The precocious Zoe (Claire Stephenson) proved a perfect foil to Gideon’s facade of a man. Brash, opinionated, and arrogant, Stephenson prodded at the soft underbelly of Sitilides’ bravado, resulting in a perfect underscoring of their respective worst qualities. Most incredible of all, however, were the complex relationships between the three characters. Working in perfect harmony, the cast produced the effect of a real video call that the audience interrupted.

The technical prowess of the production matched its character counterpart, even adding more to the scene than solely the dialogue. With such a small cast, attention to detail appeared through the set dressing and costumes. Eve possessed a more refined look as if she was going on a date, while Gideon wore business attire as he tried to get clients for his chiropractor business. Items of importance were carefully placed to further illustrate their personalities. Gideon’s wall hangings boasted a painting of his wife and a certificate, while Eve had meaningful pictures and bookcases. Additionally, framing of the pair created a power dynamic descriptive of their relationship — Gideon looking down on Eve.

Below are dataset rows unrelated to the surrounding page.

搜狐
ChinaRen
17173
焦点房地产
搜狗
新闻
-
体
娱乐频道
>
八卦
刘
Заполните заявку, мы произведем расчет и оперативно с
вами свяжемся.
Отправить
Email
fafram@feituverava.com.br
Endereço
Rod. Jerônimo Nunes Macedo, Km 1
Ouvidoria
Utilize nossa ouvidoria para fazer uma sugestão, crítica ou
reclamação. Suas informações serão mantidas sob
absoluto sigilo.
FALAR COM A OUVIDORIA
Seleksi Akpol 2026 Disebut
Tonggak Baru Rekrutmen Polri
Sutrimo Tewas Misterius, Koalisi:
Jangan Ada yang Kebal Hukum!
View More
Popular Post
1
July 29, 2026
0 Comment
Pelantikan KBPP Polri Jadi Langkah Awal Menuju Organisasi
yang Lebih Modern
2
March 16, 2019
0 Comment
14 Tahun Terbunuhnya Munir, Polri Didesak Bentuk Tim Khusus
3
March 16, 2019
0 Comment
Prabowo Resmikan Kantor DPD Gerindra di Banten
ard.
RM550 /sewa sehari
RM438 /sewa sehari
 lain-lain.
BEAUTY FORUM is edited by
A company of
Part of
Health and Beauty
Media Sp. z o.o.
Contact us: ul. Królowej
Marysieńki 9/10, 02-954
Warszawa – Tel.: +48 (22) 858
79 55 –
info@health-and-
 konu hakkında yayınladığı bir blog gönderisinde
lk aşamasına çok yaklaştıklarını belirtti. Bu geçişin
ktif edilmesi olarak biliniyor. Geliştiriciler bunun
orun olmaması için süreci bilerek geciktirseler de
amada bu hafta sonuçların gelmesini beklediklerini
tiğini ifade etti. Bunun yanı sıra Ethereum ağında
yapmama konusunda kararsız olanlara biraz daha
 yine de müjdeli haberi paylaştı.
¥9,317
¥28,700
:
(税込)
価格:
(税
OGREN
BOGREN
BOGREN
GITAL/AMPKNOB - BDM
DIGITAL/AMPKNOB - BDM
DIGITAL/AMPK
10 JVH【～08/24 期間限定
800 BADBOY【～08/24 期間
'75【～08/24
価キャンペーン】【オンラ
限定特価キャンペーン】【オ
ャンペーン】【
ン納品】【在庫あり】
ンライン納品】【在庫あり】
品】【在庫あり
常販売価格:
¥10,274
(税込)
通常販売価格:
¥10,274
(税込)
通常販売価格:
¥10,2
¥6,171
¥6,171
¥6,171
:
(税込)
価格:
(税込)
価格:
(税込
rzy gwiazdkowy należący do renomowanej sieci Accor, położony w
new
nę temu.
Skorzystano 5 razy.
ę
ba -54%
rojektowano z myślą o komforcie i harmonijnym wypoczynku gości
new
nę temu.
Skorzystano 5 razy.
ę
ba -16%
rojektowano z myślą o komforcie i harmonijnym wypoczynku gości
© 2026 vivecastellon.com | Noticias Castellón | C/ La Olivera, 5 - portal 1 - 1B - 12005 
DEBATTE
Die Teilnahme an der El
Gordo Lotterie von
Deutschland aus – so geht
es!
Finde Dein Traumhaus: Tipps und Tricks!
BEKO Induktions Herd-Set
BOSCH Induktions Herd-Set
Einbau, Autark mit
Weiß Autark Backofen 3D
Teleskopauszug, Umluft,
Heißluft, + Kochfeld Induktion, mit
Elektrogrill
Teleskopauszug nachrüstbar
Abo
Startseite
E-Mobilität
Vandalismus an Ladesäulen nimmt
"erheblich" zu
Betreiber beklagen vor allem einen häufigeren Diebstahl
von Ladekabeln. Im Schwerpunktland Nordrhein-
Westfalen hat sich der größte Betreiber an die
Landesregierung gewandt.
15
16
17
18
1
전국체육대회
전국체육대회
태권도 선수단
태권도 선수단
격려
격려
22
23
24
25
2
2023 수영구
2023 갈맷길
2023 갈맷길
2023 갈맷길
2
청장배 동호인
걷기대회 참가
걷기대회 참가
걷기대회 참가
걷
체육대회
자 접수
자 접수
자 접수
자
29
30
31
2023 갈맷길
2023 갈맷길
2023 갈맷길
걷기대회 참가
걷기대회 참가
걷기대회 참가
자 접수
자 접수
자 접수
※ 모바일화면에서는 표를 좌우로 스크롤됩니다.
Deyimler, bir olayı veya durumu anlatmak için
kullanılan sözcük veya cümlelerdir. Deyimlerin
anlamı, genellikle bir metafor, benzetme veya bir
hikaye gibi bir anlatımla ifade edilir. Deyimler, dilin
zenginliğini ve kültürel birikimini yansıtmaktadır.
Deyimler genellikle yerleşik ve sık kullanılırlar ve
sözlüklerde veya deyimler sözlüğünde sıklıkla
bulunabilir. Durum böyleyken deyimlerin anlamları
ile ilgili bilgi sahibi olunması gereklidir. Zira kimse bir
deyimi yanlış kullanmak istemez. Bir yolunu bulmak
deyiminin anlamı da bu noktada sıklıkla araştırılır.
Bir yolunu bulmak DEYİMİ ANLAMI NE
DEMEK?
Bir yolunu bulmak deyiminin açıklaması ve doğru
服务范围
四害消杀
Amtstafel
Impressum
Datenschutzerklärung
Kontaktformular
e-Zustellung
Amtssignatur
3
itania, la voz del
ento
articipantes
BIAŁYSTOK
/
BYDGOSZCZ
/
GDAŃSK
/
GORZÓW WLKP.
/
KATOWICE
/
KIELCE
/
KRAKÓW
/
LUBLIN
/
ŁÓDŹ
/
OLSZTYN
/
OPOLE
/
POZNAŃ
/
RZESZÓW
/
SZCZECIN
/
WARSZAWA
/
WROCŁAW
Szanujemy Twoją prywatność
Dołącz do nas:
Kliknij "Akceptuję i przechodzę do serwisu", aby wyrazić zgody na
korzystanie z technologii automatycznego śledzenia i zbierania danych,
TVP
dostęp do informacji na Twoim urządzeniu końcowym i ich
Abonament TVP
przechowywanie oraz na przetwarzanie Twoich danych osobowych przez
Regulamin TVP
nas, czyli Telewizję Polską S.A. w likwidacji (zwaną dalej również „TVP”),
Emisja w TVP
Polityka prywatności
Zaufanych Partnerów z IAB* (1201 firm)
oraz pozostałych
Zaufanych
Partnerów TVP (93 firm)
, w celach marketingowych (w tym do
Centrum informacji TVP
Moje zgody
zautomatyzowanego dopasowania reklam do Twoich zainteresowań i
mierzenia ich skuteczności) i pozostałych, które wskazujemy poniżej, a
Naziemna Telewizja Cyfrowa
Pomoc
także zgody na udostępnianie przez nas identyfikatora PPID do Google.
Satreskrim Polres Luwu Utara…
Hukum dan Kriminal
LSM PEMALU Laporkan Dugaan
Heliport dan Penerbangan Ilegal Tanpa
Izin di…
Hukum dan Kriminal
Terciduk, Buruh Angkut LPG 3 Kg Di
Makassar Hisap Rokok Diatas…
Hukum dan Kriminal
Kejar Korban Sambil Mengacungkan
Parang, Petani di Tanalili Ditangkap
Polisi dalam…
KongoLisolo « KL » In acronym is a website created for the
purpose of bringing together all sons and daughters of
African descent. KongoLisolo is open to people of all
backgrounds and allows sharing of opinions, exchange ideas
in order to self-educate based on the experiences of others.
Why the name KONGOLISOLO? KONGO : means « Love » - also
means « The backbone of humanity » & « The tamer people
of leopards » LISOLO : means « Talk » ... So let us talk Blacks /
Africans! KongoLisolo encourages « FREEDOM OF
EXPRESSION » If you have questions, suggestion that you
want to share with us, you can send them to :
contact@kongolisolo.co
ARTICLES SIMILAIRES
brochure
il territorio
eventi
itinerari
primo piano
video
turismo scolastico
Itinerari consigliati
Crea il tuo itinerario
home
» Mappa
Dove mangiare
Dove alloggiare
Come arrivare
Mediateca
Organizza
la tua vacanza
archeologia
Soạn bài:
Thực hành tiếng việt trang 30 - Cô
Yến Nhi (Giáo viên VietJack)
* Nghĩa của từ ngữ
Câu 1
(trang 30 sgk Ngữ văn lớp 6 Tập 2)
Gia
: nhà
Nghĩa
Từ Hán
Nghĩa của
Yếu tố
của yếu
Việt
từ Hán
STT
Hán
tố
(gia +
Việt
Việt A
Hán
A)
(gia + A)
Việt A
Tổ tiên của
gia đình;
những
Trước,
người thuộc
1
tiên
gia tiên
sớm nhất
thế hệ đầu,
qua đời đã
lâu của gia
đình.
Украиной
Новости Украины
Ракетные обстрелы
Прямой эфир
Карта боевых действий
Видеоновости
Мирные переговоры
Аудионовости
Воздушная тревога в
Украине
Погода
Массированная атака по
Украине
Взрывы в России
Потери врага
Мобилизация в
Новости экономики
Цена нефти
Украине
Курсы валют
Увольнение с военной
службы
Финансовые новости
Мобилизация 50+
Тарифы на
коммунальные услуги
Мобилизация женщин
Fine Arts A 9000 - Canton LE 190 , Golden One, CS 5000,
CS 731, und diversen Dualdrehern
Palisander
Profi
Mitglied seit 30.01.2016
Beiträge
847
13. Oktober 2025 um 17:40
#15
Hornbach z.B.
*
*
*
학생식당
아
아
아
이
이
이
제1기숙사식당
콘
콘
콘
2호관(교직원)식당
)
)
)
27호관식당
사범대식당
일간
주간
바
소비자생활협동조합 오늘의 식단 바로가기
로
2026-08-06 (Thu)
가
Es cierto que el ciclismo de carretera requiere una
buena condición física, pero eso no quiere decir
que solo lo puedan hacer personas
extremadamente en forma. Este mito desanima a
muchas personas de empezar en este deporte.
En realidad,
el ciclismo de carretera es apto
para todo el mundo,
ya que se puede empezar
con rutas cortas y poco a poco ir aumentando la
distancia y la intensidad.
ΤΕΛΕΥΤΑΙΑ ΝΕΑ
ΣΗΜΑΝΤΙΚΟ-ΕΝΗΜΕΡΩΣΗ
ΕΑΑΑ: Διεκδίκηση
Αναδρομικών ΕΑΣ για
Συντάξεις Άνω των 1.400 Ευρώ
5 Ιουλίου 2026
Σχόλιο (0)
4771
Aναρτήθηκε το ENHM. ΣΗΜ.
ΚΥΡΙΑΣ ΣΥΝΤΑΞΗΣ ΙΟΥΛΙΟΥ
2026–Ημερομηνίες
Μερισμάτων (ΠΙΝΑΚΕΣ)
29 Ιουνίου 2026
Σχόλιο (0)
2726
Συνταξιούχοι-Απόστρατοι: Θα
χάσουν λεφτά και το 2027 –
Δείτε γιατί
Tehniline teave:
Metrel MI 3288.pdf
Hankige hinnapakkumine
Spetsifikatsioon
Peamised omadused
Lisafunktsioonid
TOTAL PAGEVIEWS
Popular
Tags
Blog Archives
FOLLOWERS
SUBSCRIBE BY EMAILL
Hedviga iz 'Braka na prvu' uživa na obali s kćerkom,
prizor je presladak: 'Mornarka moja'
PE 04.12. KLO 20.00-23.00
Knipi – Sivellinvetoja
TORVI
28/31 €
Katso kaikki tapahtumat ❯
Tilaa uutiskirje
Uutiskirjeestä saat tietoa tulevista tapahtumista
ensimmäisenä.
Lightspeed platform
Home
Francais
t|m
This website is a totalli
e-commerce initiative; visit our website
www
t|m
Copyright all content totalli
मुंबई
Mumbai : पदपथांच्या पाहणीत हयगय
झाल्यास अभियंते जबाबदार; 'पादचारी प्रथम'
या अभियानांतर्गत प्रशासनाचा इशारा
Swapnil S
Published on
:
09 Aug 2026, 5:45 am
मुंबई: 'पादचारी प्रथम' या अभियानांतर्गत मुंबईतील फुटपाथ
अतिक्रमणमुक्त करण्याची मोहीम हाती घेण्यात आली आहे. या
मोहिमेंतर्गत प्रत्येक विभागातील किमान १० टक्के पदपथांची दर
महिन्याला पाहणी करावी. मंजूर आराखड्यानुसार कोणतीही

The use of technical difficulties in a virtual age allowed a variety of lenses to be applied to the production’s overarching theme of isolation. Eve’s monologues about loneliness were met with the disappearance of her castmates, demonstrating the crushing solitude she experienced. This framing allowed her monologues to act as soliloquies that wove the theme throughout the production.

This carefully crafted performance was inspired by the ever-looming loneliness of today. While isolation seems suffocating, it’s important to recognize its beauty in the moment. Langley’s “Hey Stranger” reminded audiences that being alone doesn’t necessarily mean loneliness, but rather an opportunity for reflection.